**Task requirements:**
Reproduce the records below in full and word for word, excluding pictures.

======== The input ========

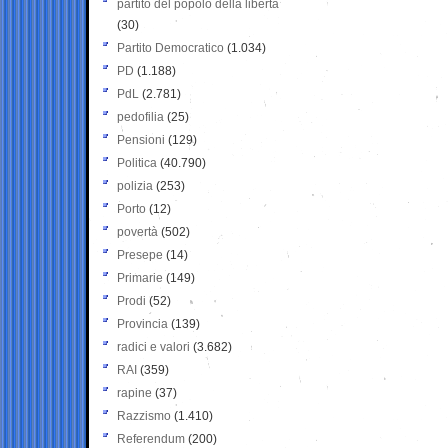
partito del popolo della libertà
(30)
Partito Democratico
(1.034)
PD
(1.188)
PdL
(2.781)
pedofilia
(25)
Pensioni
(129)
Politica
(40.790)
polizia
(253)
Porto
(12)
povertà
(502)
Presepe
(14)
Primarie
(149)
Prodi
(52)
Provincia
(139)
radici e valori
(3.682)
RAI
(359)
rapine
(37)
Razzismo
(1.410)
Referendum
(200)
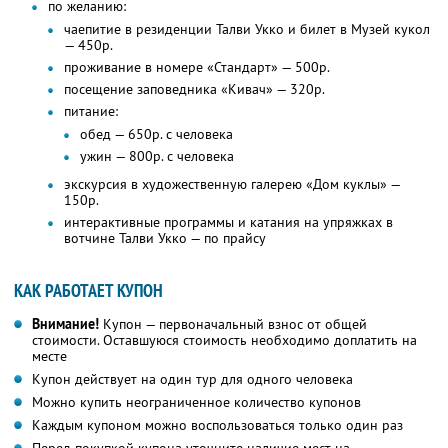
по желанию:
чаепитие в резиденции Талви Укко и билет в Музей кукол
— 450р.
проживание в номере «Стандарт» — 500р.
посещение заповедника «Кивач» — 320р.
питание:
обед — 650р. с человека
ужин — 800р. с человека
экскурсия в художественную галерею «Дом куклы» —
150р.
интерактивные программы и катания на упряжках в
вотчине Талви Укко — по прайсу
КАК РАБОТАЕТ КУПОН
Внимание!
Купон — первоначальный взнос от общей
стоимости. Оставшуюся стоимость необходимо доплатить на
месте
Купон действует на один тур для одного человека
Можно купить неограниченное количество купонов
Каждым купоном можно воспользоваться только один раз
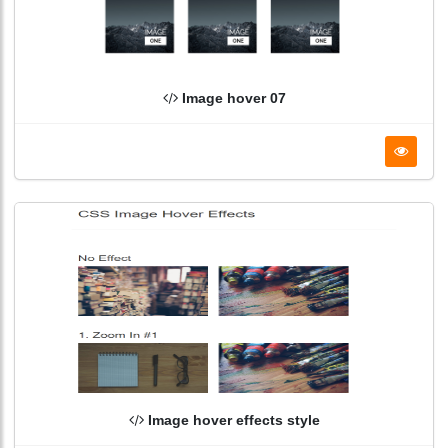
Image hover 07
Image hover effects style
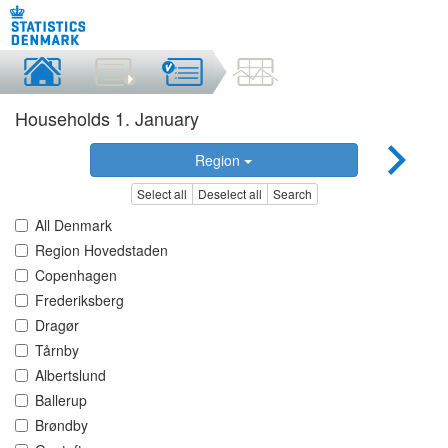
Households 1. January
Region
Select all
Deselect all
Search
All Denmark
Region Hovedstaden
Copenhagen
Frederiksberg
Dragør
Tårnby
Albertslund
Ballerup
Brøndby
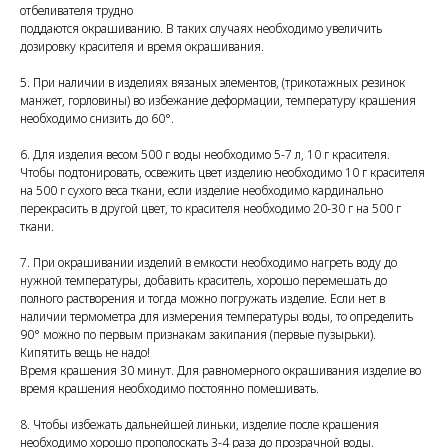
отбеливателя трудно
поддаются окрашиванию. В таких случаях необходимо увеличить
дозировку красителя и время окрашивания.
5. При наличии в изделиях вязаных элементов, (трикотажных резинок
манжет, горловины) во избежание деформации, температуру крашения
необходимо снизить до 60°.
6. Для изделия весом 500 г воды необходимо 5-7 л, 10 г красителя.
Чтобы подтонировать, освежить цвет изделию необходимо 10 г красителя
на 500 г сухого веса ткани, если изделие необходимо кардинально
перекрасить в другой цвет, то красителя необходимо 20-30 г на 500 г
ткани.
7. При окрашивании изделий в емкости необходимо нагреть воду до
нужной температуры, добавить краситель, хорошо перемешать до
полного растворения и тогда можно погружать изделие. Если нет в
наличии термометра для измерения температуры воды, то определить
90° можно по первым признакам закипания (первые пузырьки).
Кипятить вещь не надо!
Время крашения 30 минут. Для равномерного окрашивания изделие во
время крашения необходимо постоянно помешивать.
8. Чтобы избежать дальнейшей линьки, изделие после крашения
необходимо хорошо прополоскать 3-4 раза до прозрачной воды.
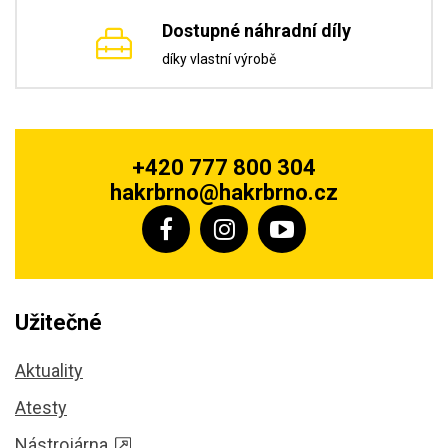
Dostupné náhradní díly
díky vlastní výrobě
+420 777 800 304
hakrbrno@hakrbrno.cz
Užitečné
Aktuality
Atesty
Nástrojárna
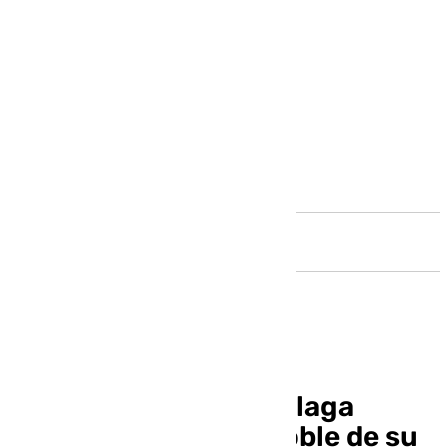
Andalucía
Los municipios de Málaga
donde ha llovido el doble de su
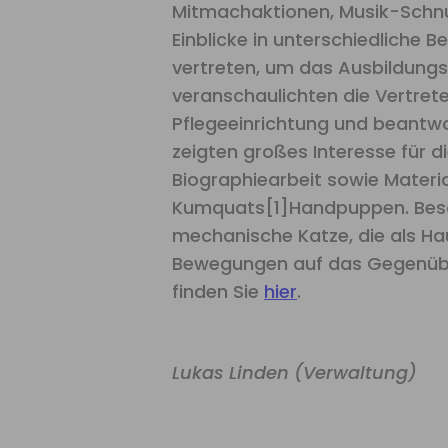
Mitmachaktionen, Musik-Schnu
Einblicke in unterschiedliche
vertreten, um das Ausbildungs
veranschaulichten die Vertrete
Pflegeeinrichtung und beantwo
zeigten großes Interesse für 
Biographiearbeit sowie Material
Kumquats[1]Handpuppen. Beson
mechanische Katze, die als Hau
Bewegungen auf das Gegenüber
finden Sie
hier
.
Lukas Linden (Verwaltung)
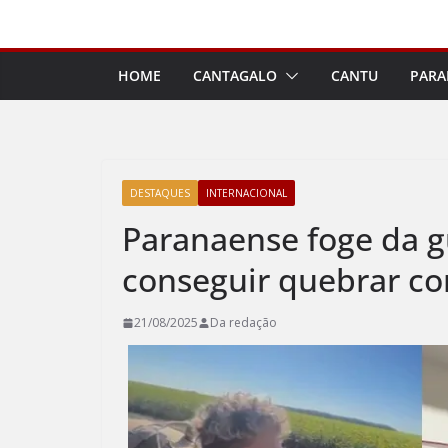
Pular
para
o
HOME
CANTAGALO
CANTU
PARA
conteúdo
DESTAQUES
INTERNACIONAL
Paranaense foge da g
conseguir quebrar co
21/08/2025
Da redação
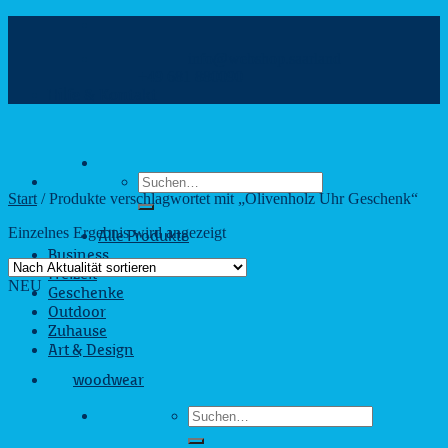
Zum
Inhalt
info@webshop.saarland
springen
+49 681 880090
Hilfe & Kontakt
Suchen
nach:
Start
/
Produkte verschlagwortet mit „Olivenholz Uhr Geschenk“
Einzelnes Ergebnis wird angezeigt
Alle Produkte
Business
Freizeit
NEU
Geschenke
Outdoor
Zuhause
Art & Design
woodwear
Suchen
nach:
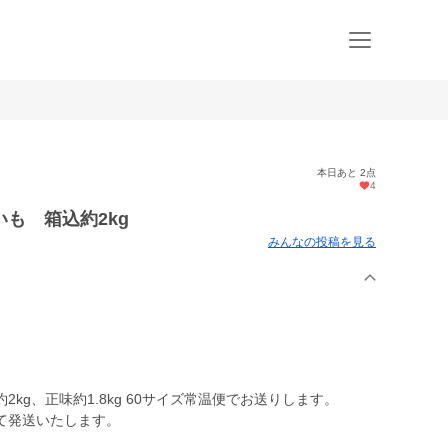
本日あと 2点
4
も 箱込約2kg
みんなの投稿を見る
kg、正味約1.8kg 60サイズ常温便でお送りします。
て発送いたします。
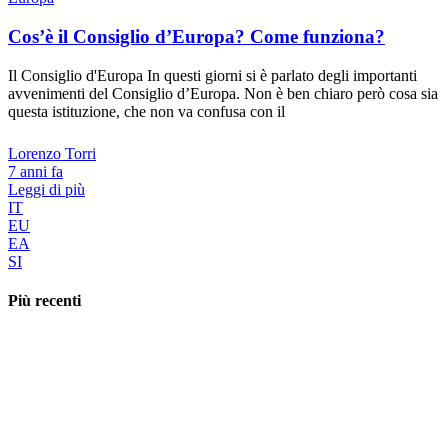
Cos’è il Consiglio d’Europa? Come funziona?
Il Consiglio d'Europa In questi giorni si è parlato degli importanti
avvenimenti del Consiglio d’Europa. Non è ben chiaro però cosa sia
questa istituzione, che non va confusa con il
Lorenzo Torri
7 anni fa
Leggi di più
IT
EU
EA
SI
Più recenti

========

**Output for this task:**
partito del popolo della libertà
(30)
Partito Democratico
(1.034)
PD
(1.188)
PdL
(2.781)
pedofilia
(25)
Pensioni
(129)
Politica
(40.790)
polizia
(253)
Porto
(12)
povertà
(502)
Presepe
(14)
Primarie
(149)
Prodi
(52)
Provincia
(139)
radici e valori
(3.682)
RAI
(359)
rapine
(37)
Razzismo
(1.410)
Referendum
(200)
по желанию:
чаепитие в резиденции Талви Укко и билет в Музей кукол
— 450р.
проживание в номере «Стандарт» — 500р.
посещение заповедника «Кивач» — 320р.
питание:
обед — 650р. с человека
ужин — 800р. с человека
экскурсия в художественную галерею «Дом куклы» —
150р.
интерактивные программы и катания на упряжках в
вотчине Талви Укко — по прайсу
КАК РАБОТАЕТ КУПОН
Внимание!
Купон — первоначальный взнос от общей
стоимости. Оставшуюся стоимость необходимо доплатить на
месте
Купон действует на один тур для одного человека
Можно купить неограниченное количество купонов
Каждым купоном можно воспользоваться только один раз
Image hover 07
Image hover effects style
Households 1. January
Region
Select all
Deselect all
Search
All Denmark
Region Hovedstaden
Copenhagen
Frederiksberg
Dragør
Tårnby
Albertslund
Ballerup
Brøndby
отбеливателя трудно
поддаются окрашиванию. В таких случаях необходимо увеличить
дозировку красителя и время окрашивания.
5. При наличии в изделиях вязаных элементов, (трикотажных резинок
манжет, горловины) во избежание деформации, температуру крашения
необходимо снизить до 60°.
6. Для изделия весом 500 г воды необходимо 5-7 л, 10 г красителя.
Чтобы подтонировать, освежить цвет изделию необходимо 10 г красителя
на 500 г сухого веса ткани, если изделие необходимо кардинально
перекрасить в другой цвет, то красителя необходимо 20-30 г на 500 г
ткани.
7. При окрашивании изделий в емкости необходимо нагреть воду до
нужной температуры, добавить краситель, хорошо перемешать до
полного растворения и тогда можно погружать изделие. Если нет в
наличии термометра для измерения температуры воды, то определить
90° можно по первым признакам закипания (первые пузырьки).
Кипятить вещь не надо!
Время крашения 30 минут. Для равномерного окрашивания изделие во
время крашения необходимо постоянно помешивать.
8. Чтобы избежать дальнейшей линьки, изделие после крашения
необходимо хорошо прополоскать 3-4 раза до прозрачной воды.
Dostupné náhradní díly
díky vlastní výrobě
+420 777 800 304
hakrbrno@hakrbrno.cz
Užitečné
Aktuality
Atesty
Nástrojárna
Andalucía
Los municipios de Málaga
donde ha llovido el doble de su
Mitmachaktionen, Musik-Schnu
Einblicke in unterschiedliche
vertreten, um das Ausbildungs
veranschaulichten die Vertrete
Pflegeeinrichtung und beantwo
zeigten großes Interesse für 
Biographiearbeit sowie Material
Kumquats[1]Handpuppen. Beson
mechanische Katze, die als Hau
Bewegungen auf das Gegenüber
finden Sie
hier
.
Lukas Linden (Verwaltung)
Pular
para
o
HOME
CANTAGALO
CANTU
PARA
conteúdo
DESTAQUES
INTERNACIONAL
Paranaense foge da g
conseguir quebrar co
21/08/2025
Da redação
Zum
Inhalt
info@webshop.saarland
springen
+49 681 880090
Hilfe & Kontakt
Suchen
nach:
Start
/
Produkte verschlagwortet mit „Olivenholz Uhr Geschenk“
Einzelnes Ergebnis wird angezeigt
Alle Produkte
Business
Freizeit
NEU
Geschenke
Outdoor
Zuhause
Art & Design
woodwear
Suchen
nach:
本日あと 2点
4
も 箱込約2kg
みんなの投稿を見る
kg、正味約1.8kg 60サイズ常温便でお送りします。
て発送いたします。
Cos’è il Consiglio d’Europa? Come funziona?
Il Consiglio d'Europa In questi giorni si è parlato degli importanti
avvenimenti del Consiglio d’Europa. Non è ben chiaro però cosa sia
questa istituzione, che non va confusa con il
Lorenzo Torri
7 anni fa
Leggi di più
IT
EU
EA
SI
Più recenti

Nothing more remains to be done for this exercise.